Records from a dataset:
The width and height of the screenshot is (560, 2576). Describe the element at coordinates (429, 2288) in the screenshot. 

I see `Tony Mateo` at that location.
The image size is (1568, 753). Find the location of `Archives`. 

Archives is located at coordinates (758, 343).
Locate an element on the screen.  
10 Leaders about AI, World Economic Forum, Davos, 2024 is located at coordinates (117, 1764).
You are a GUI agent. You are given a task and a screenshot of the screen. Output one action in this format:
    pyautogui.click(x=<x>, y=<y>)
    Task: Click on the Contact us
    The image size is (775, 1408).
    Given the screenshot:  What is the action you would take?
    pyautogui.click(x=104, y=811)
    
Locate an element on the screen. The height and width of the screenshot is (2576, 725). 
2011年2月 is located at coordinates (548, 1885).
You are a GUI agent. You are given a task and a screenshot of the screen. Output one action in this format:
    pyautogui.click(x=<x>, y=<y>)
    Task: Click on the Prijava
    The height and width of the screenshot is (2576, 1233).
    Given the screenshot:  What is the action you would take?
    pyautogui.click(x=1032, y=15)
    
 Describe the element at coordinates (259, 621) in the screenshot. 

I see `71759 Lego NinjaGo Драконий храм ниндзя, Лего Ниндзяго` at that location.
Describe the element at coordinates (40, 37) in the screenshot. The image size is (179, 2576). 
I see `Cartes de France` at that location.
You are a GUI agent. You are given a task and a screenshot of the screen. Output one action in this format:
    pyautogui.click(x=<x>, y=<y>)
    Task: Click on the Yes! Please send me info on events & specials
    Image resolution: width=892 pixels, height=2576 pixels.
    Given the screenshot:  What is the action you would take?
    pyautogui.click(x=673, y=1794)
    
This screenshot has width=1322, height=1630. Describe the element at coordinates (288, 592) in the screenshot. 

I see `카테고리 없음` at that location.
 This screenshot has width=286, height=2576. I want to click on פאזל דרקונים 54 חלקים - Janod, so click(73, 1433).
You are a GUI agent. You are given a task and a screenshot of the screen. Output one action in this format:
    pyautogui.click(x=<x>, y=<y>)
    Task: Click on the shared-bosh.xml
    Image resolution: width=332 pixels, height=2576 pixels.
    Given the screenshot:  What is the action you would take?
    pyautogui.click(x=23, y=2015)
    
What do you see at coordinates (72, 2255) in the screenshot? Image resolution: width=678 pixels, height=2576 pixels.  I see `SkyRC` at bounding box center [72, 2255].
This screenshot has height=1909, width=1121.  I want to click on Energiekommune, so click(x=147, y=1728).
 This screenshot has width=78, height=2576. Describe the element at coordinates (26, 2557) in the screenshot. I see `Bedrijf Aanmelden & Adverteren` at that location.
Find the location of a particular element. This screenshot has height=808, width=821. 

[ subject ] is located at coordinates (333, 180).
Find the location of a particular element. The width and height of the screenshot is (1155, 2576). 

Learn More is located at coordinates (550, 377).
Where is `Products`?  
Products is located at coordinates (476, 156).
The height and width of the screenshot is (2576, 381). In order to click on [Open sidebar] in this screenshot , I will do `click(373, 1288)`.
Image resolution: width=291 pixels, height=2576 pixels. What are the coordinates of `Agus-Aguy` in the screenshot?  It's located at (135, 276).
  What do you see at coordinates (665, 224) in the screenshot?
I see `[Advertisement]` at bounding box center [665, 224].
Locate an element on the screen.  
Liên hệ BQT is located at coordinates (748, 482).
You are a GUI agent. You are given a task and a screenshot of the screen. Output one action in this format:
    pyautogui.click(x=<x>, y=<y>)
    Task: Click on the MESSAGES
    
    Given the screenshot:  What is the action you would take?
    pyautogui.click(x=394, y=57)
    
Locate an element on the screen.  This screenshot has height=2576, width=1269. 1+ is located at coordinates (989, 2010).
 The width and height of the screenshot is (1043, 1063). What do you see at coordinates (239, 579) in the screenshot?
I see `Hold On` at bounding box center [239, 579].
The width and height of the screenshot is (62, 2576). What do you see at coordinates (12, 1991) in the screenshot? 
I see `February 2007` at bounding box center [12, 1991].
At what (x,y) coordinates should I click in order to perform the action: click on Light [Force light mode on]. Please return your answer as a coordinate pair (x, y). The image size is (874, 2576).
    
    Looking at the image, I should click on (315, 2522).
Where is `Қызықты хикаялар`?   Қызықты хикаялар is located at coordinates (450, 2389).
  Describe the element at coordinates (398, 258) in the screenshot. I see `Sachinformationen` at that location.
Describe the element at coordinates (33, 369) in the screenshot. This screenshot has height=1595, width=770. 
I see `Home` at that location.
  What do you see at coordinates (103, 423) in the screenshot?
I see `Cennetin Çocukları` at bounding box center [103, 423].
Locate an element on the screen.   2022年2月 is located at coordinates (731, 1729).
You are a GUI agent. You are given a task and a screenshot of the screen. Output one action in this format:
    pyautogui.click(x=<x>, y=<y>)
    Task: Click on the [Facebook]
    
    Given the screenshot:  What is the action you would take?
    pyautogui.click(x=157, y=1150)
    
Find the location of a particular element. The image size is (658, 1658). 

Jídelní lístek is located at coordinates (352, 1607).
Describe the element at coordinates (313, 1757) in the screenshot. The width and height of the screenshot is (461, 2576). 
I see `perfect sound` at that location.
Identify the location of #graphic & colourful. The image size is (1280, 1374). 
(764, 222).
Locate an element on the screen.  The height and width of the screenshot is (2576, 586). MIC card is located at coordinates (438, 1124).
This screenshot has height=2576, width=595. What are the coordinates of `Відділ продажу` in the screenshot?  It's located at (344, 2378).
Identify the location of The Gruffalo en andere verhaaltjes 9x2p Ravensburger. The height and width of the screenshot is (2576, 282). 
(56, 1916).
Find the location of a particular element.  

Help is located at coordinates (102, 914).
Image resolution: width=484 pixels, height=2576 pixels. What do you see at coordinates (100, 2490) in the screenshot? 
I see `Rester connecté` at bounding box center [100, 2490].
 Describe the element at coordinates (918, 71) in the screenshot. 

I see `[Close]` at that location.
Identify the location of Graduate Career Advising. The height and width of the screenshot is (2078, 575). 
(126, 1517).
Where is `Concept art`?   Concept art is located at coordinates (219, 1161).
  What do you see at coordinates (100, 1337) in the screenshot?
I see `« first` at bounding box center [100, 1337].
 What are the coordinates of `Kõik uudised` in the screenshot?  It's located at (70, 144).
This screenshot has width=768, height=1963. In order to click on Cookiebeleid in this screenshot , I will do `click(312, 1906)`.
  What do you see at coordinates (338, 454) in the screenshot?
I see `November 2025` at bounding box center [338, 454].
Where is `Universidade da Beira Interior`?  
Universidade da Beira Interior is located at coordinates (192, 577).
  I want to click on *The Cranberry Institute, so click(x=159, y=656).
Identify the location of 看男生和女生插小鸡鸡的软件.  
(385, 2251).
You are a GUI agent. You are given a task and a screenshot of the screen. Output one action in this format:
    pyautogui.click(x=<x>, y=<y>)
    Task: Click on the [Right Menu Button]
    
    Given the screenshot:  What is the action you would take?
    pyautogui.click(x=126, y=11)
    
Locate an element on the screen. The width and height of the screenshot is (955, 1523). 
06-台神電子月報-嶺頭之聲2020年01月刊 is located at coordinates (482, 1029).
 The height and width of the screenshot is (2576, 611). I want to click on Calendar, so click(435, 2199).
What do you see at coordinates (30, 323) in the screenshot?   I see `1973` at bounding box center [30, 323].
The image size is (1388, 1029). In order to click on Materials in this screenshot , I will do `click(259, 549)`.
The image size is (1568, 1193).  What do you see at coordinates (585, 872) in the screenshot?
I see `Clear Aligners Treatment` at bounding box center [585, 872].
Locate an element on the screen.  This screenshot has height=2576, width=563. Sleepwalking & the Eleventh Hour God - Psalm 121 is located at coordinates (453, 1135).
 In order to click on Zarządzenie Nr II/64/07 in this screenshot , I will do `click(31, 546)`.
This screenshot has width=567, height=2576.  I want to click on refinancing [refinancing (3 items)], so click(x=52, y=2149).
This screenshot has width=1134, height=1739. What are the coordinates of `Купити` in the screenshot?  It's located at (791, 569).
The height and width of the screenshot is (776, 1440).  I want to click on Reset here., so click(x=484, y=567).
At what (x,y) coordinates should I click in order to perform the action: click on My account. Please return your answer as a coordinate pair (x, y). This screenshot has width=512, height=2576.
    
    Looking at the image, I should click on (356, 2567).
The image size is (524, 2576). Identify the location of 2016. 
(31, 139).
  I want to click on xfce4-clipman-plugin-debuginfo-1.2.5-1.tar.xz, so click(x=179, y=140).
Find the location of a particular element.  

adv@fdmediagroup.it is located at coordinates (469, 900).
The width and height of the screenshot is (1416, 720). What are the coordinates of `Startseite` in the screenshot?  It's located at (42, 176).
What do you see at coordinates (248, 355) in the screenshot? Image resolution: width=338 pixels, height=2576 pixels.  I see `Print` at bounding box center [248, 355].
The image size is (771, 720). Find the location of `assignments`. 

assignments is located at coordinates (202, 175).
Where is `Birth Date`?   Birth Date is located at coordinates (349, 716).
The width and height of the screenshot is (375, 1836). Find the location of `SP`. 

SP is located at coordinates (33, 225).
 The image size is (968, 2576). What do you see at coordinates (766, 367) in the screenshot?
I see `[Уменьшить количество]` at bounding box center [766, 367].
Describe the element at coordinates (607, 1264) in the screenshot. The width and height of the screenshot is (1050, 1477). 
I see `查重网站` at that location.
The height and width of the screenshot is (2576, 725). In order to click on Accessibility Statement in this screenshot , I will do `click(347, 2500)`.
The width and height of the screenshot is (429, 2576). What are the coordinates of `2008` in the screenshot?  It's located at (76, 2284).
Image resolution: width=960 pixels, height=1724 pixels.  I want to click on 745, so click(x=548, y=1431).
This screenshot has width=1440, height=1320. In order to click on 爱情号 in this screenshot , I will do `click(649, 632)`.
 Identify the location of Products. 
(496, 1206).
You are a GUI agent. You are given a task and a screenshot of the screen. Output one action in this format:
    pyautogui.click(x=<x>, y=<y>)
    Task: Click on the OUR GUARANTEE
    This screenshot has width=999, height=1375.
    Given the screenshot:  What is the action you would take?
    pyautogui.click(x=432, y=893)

Activity: Beginning with the line that holds "This screenshot has width=999, height=1375." and ending with the last line of the data, copy each line exactly and add nothing.

Exercise result:
    This screenshot has width=999, height=1375.
    Given the screenshot:  What is the action you would take?
    pyautogui.click(x=432, y=893)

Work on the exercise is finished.